また、「遅い」という点についても、車重が重いため、信号待ちからの出足はもっさりしています。高速道路での追い越し加速も、アクセルを床まで踏んでも「あれ?なかなか速度が乗らないな」と感じる場面があるかもしれません。特に高速道路の長い上り坂では、シフトダウンしないと速度維持が難しいこともあります。
ただ、これは「速さを競う車ではない」と割り切る必要があります。その代わり、雪道や泥道での安心感は他の軽自動車とは比較になりませんよ。
ターボ車とNA車どっちが壊れやすい?
一般論として、「NA車(シエラ)よりもターボ車(軽ジムニー)の方が、故障のリスク要因は多い」と言えます。
理由は単純で、ターボ車には「ターボチャージャー」「インタークーラー」「配管」といった部品が多くついており、それらが高温・高圧にさらされるからです。特にターボの軸受け部分は、毎分10万回転以上で回っており、エンジンオイルで潤滑・冷却されています。
もしオイル交換をサボってオイルが劣化すると、この軸受けが焼き付いて「ターボブロー」という故障を引き起こします。こうなると修理費は10万円コース、最悪の場合はエンジン交換になってしまいます。
対してNAのシエラは、そういった補機類が少ない分、トラブルの種が少ないと言えます。とはいえ、しっかりとメンテナンスしていれば、現代の軽ターボエンジン(R06A型)も十分な耐久性を持っていますので、過度に恐れる必要はありません。
寿命を延ばすメンテナンス

では、愛車のジムニー(ターボ車)の寿命を延ばすためにはどうすればいいのでしょうか。私が心がけているのは以下の3点です。
- オイル交換は早めに: メーカー推奨はシビアコンディションで2,500km〜3,000kmごとです。私は「3,000kmまたは半年」の早い方で交換しています。オイルの粘度も重要で、指定の「5W-30」などを守りましょう。低粘度のエコカー用オイルはジムニーには不向きな場合が多いです。
- 暖機運転とクールダウン: エンジン始動直後に全開走行しないのはもちろん、高速道路のSAに入る直前や、山道を登り切った直後は、すぐにエンジンを切らずに1分ほどアイドリング(アフターアイドリング)をして、ターボを冷やしてあげるのが理想です。
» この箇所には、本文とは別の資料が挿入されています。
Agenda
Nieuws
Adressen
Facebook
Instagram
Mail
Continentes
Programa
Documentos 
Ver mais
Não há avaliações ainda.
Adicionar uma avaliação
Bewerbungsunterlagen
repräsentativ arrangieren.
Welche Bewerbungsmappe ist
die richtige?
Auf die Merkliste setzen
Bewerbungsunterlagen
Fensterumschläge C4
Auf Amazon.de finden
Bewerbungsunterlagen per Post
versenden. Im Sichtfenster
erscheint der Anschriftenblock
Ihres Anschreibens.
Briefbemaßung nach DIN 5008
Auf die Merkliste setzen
- 異変に気づく: アクセルオン時に「キーン」「ヒュイーン」という高い金属音や、マフラーからの白煙は危険信号。少しでもおかしいと思ったらプロに見てもらいましょう。
ジムニーにターボはついてる?についてを総括
ここまで、ジムニーのターボについて解説してきました。最後にまとめると、以下のようになります。

軽ジムニー(JB64など)は全車ターボ付き。重い車体を動かすための必須装備です。
シエラ(JB74)はNA(自然吸気)。排気量の余裕で走るタイプで、ターボはありません。
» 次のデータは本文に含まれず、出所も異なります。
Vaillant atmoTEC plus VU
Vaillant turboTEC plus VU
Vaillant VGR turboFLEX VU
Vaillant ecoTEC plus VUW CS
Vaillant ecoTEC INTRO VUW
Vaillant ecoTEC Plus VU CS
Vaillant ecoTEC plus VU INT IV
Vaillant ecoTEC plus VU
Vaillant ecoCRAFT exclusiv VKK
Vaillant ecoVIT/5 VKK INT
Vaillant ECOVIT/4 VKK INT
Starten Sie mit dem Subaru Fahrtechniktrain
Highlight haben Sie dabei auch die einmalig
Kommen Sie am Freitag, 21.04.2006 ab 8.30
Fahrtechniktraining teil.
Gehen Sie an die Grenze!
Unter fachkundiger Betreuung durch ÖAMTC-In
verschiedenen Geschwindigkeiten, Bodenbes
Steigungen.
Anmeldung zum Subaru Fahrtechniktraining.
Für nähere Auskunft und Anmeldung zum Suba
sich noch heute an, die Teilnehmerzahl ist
維持管理のキモはオイル交換。ターボ車はここをサボると致命傷になります。
燃費や速さは求めない。その代わり、どこへでも行ける走破性と楽しさが手に入ります。
「ジムニー ターボ ついてる」という検索から始まった疑問、解消されましたでしょうか? ターボがついているからこそ味わえる力強い走りも、NAならではの素直な操作感も、どちらもジムニーの大きな魅力です。ぜひ、ご自身のライフスタイルに合った一台を見つけてくださいね。